11. The narrative device about Jedda's growth, education, half of Jedda in two worlds? Her being in charge, work etc.?

12. The background of the Australian cattle station: details of work, the cattle, the white workers, the black?

13. The portrait of the aboriginals: their being domesticated, their domestic work around the house, the men working for the cattle? The presentation of the walkabout the shedding of clothes. the going out into the desert? White ignorance about the meaning of the walkabout, the religious significance? The arrival of Marbuck at the station and the repercussions for the aborigines? The whites?

14. The presentation of walkabout: the visuals, the significance, the comments, the women going on the walkabout, Jedda's desire to go on the walkabout?

15. Jedda and the fascination with Marbuck?, Looking at him, watching him, her imagination, her wandering the bush, her being taken by him, her willingness and unwillingness? The transition in the dramatic structure of the film in her association with Marbuck and her being abducted? Robert Tudawali's strength and presence as Marbuck? The silent aboriginal? The strong masculine type? A potential hero - or villain? The way that he was filmed, like an icon, statue? A passionate man? The symbol of aboriginal traditions?

16. The dramatics of the fire, the panic? The repercussions of the fire? The news about Marbuck, the assumption that he had abducted Jedda? The rounding up of the posse and the chase?

17. The flight and chase structure of the second part of the film: the antagonism between Marbuck and Jedda? Their inability to communicate by language, the communication by gesture? Jedda's fear? The range of terrain through which they passed, the desert, the sand, the river. the crocodiles and Marbuck's fight with the crocodile - a symbol of the heroics and the protection of Jedda? Marbuck's skill in eluding the posse? The arrival at the mountains, the climbing of the mountains? His ability to deceive his pursuers?

18. Marbuck's arrival amongst his tribe? His status? His reputation as a killer? The elders and their council? Disapproval of Marbuck? The men condemning him, the women and their disapproval? The pointing of the bone and its effect on Marbuck? The women and the violent attack on Jedda?

19. Jedda's fear. her being taken back into her traditional world? The fascination with Marbuck? Her having to rely on him? For survival? His ability to save her and give her sustenance in the desert? The condemnation by the tribe and its effect on her? The build-up to the sexual encounter? The sacredness as well as the violence in the sexual encounter? The impact for Jedda?

20. The counterpoint of the pursuit of the posse?
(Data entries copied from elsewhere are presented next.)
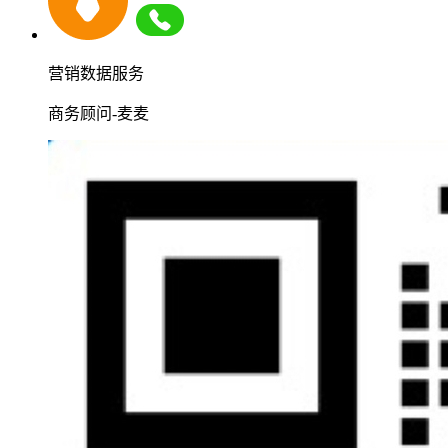
营销数据服务
商务顾问-麦麦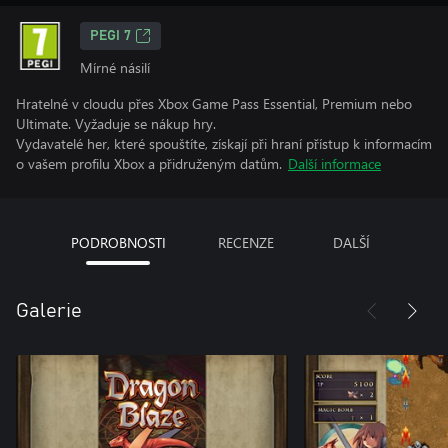
PEGI 7
Mírné násilí
Hratelné v cloudu přes Xbox Game Pass Essential, Premium nebo
Ultimate. Vyžaduje se nákup hry.
Vydavatelé her, které spouštíte, získají při hraní přístup k informacím
o vašem profilu Xbox a přidruženým datům.
Další informace
PODROBNOSTI
RECENZE
DALŠÍ
Galerie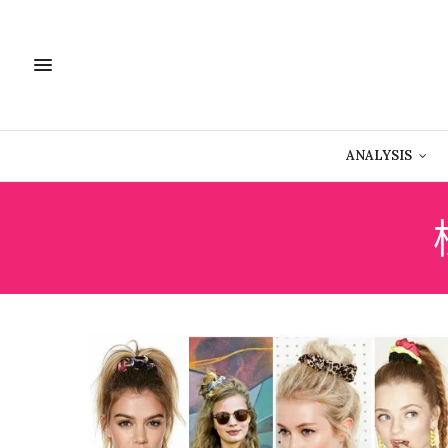
ANALYSIS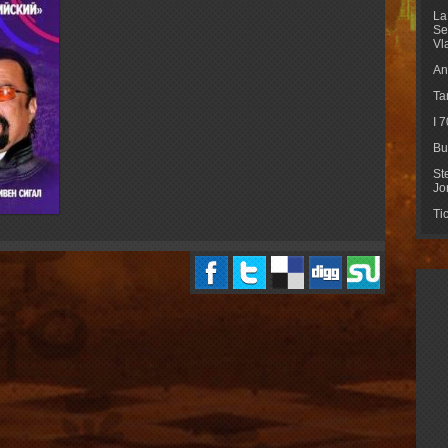
La
Se
Vl
An
Ta
I 
Bu
St
Jo
Ti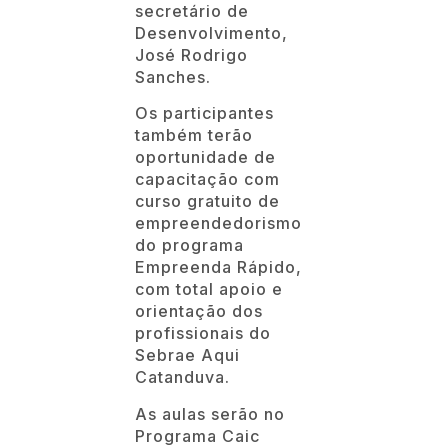
secretário de
Desenvolvimento,
José Rodrigo
Sanches.
Os participantes
também terão
oportunidade de
capacitação com
curso gratuito de
empreendedorismo
do programa
Empreenda Rápido,
com total apoio e
orientação dos
profissionais do
Sebrae Aqui
Catanduva.
As aulas serão no
Programa Caic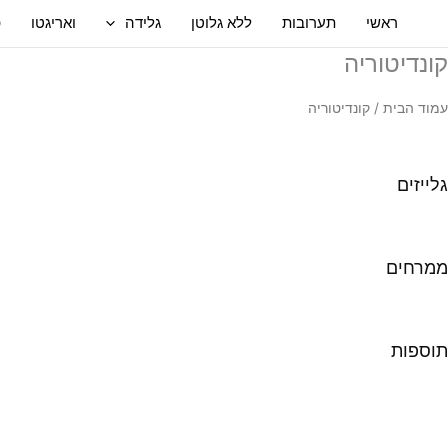
ילוג
ראשי
תערובות
ללא גלוטן
גלידה
ואריגטו
פ
תוכן
קונדיטוריה
עמוד הבית
/ קונדיטוריה
גלייזים
ממרחים
תוספות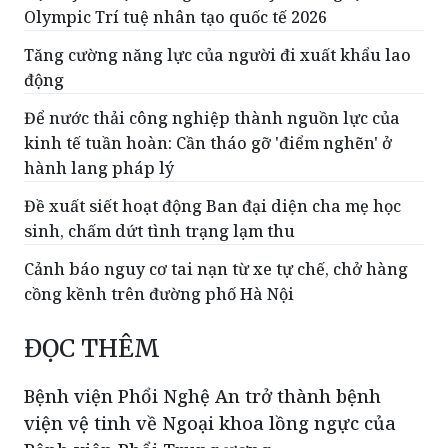
Olympic Trí tuệ nhân tạo quốc tế 2026
Tăng cường năng lực của người đi xuất khẩu lao
động
Để nước thải công nghiệp thành nguồn lực của
kinh tế tuần hoàn: Cần tháo gỡ 'điểm nghẽn' ở
hành lang pháp lý
Đề xuất siết hoạt động Ban đại diện cha mẹ học
sinh, chấm dứt tình trạng lạm thu
Cảnh báo nguy cơ tai nạn từ xe tự chế, chở hàng
cồng kềnh trên đường phố Hà Nội
ĐỌC THÊM
Bệnh viện Phổi Nghệ An trở thành bệnh
viện vệ tinh về Ngoại khoa lồng ngực của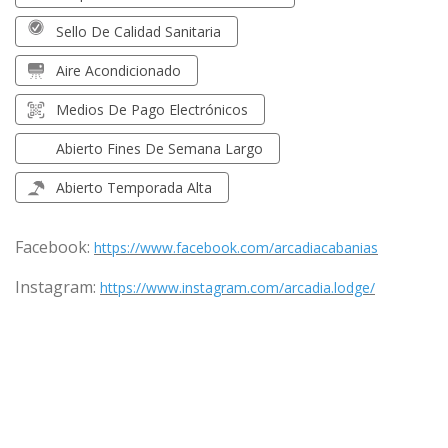
Sello De Calidad Sanitaria
Aire Acondicionado
Medios De Pago Electrónicos
Abierto Fines De Semana Largo
Abierto Temporada Alta
Facebook:
https://www.facebook.com/arcadiacabanias
Instagram:
https://www.instagram.com/arcadia.lodge/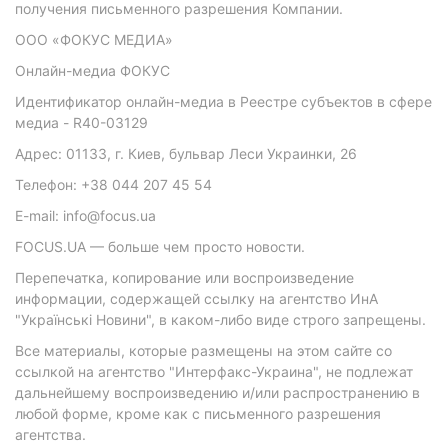
получения письменного разрешения Компании.
ООО «ФОКУС МЕДИА»
Онлайн-медиа ФОКУС
Идентификатор онлайн-медиа в Реестре субъектов в сфере
медиа - R40-03129
Адрес: 01133, г. Киев, бульвар Леси Украинки, 26
Телефон: +38 044 207 45 54
E-mail: info@focus.ua
FOCUS.UA — больше чем просто новости.
Перепечатка, копирование или воспроизведение
информации, содержащей ссылку на агентство ИнА
"Українські Новини", в каком-либо виде строго запрещены.
Все материалы, которые размещены на этом сайте со
ссылкой на агентство "Интерфакс-Украина", не подлежат
дальнейшему воспроизведению и/или распространению в
любой форме, кроме как с письменного разрешения
агентства.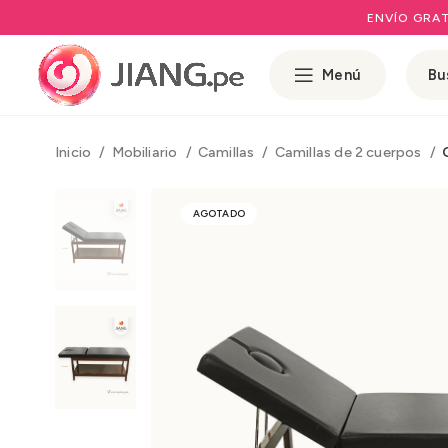
ENVÍO GRAT
Menú
Inicio
Mobiliario
Camillas
Camillas de 2 cuerpos
AGOTADO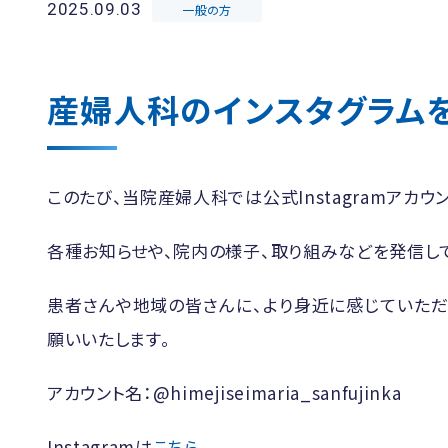
2025.09.03
一般の方
産婦人科のインスタグラム
このたび、当院産婦人科では公式Instagramアカウ
各種お知らせや、院内の様子、取り組みなどを発信して
患者さんや地域の皆さんに、より身近に感じていただ
願いいたします。
アカウント名：@himejiseimaria_sanfujinka
Instagramは
こちら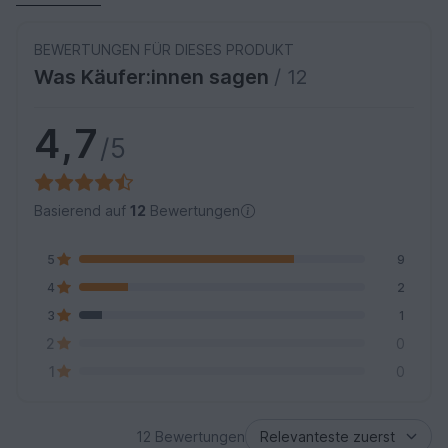
BEWERTUNGEN FÜR DIESES PRODUKT
Was Käufer:innen sagen
/ 12
4,7
/5
Basierend auf
12
Bewertungen
5
9
4
2
3
1
2
0
1
0
12 Bewertungen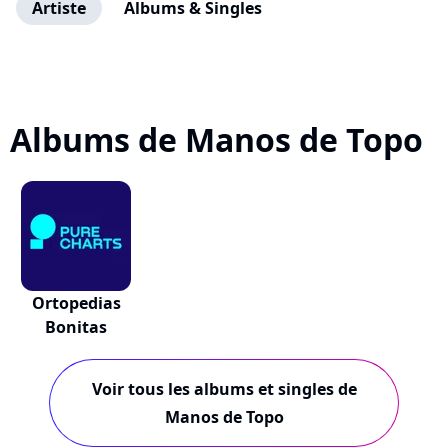
Artiste
Albums & Singles
Albums de Manos de Topo
Ortopedias
Bonitas
Voir tous les albums et singles de
Manos de Topo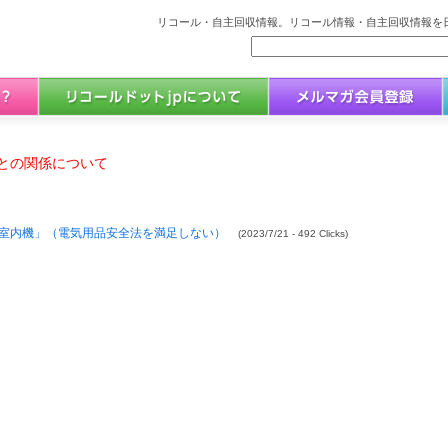
リコール・自主回収情報。リコール情報・自主回収情報を日
との関係について
室内機」（電気用品安全法を満足しない）
(2023/7/21 - 492 Clicks)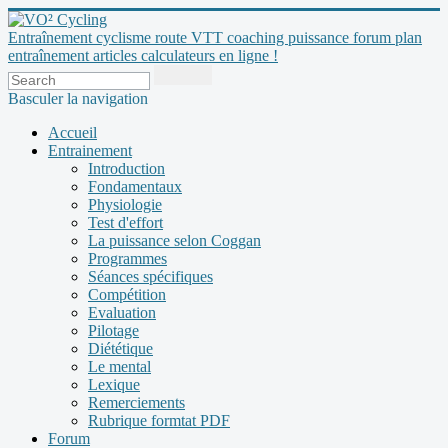
Entraînement cyclisme route VTT coaching puissance forum plan
entraînement articles calculateurs en ligne !
Basculer la navigation
Accueil
Entrainement
Introduction
Fondamentaux
Physiologie
Test d'effort
La puissance selon Coggan
Programmes
Séances spécifiques
Compétition
Evaluation
Pilotage
Diététique
Le mental
Lexique
Remerciements
Rubrique formtat PDF
Forum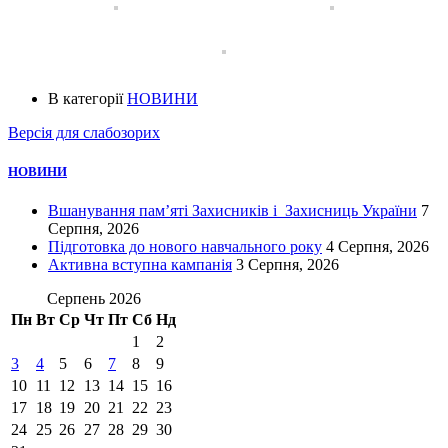
В категорії
НОВИНИ
Версія для слабозорих
НОВИНИ
Вшанування пам’яті Захисників і Захисниць України
7
Серпня, 2026
Підготовка до нового навчального року
4 Серпня, 2026
Активна вступна кампанія
3 Серпня, 2026
Серпень 2026
Пн
Вт
Ср
Чт
Пт
Сб
Нд
1
2
3
4
5
6
7
8
9
10
11
12
13
14
15
16
17
18
19
20
21
22
23
24
25
26
27
28
29
30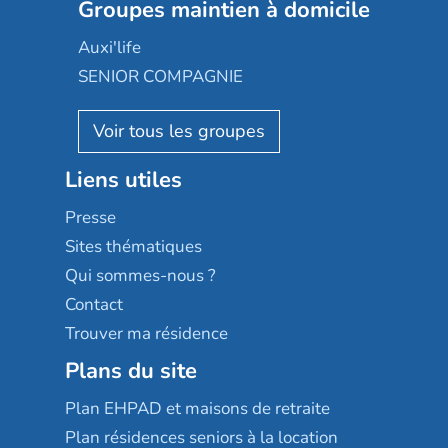
Les jardins d'Arcadie
Groupes maintien à domicile
Groupe SOS
Occitalia
Le Noble Âge
Auxi'life
Appartseniors
Almage
SENIOR COMPAGNIE
Villa beausoleil
Pavonis santé
AGE D'OR Services
Reseda
Résidalya
Stella management
Groupe aplus
Liens utiles
Les villages d'or
Sérénys
Presse
Résidences services Villa Médicis
Sites thématiques
Qui sommes-nous ?
Contact
Trouver ma résidence
Plans du site
Plan EHPAD et maisons de retraite
Plan résidences seniors à la location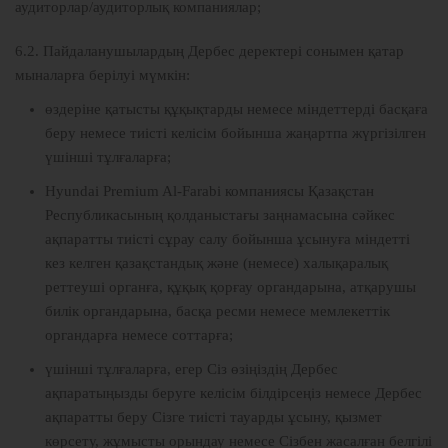
аудиторлар/аудиторлық компаниялар;
6.2. Пайдаланушылардың Дербес деректері сонымен қатар
мыналарға берілуі мүмкін:
өздеріне қатысты құқықтарды немесе міндеттерді басқаға
беру немесе тиісті келісім бойынша жаңартпа жүргізілген
үшінші тұлғаларға;
Hyundai Premium Al-Farabi компаниясы Қазақстан
Республикасының қолданыстағы заңнамасына сәйкес
ақпаратты тиісті сұрау салу бойынша ұсынуға міндетті
кез келген қазақстандық және (немесе) халықаралық
реттеуші органға, құқық қорғау органдарына, атқарушы
билік органдарына, басқа ресми немесе мемлекеттік
органдарға немесе соттарға;
үшінші тұлғаларға, егер Сіз өзіңіздің Дербес
ақпаратыңызды беруге келісім білдірсеңіз немесе Дербес
ақпаратты беру Сізге тиісті тауарды ұсыну, қызмет
көрсету, жұмысты орындау немесе Сізбен жасалған белгілі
The white men pursuing the black? Their antagonism towards him? Wanting to protect Jedda? Their being tricked by Marbuck? The growing closer and eventual arrival? Their discovery of the tragedy?

21. Marbuck gradually growing madder? The effect of the pointing of the bone? His inability to cope? Jedda as his victim? The operatic climax at the edge of the cliff, the tragic pair dying falling from the cliff?

22. The tragic elements in the story? Symbol of the interaction between black and white, the repercussions of the aboriginal girl trained in white ways and becoming the victim of the traditional black? How pessimistic the story and its message? Indications for relationships between black and white?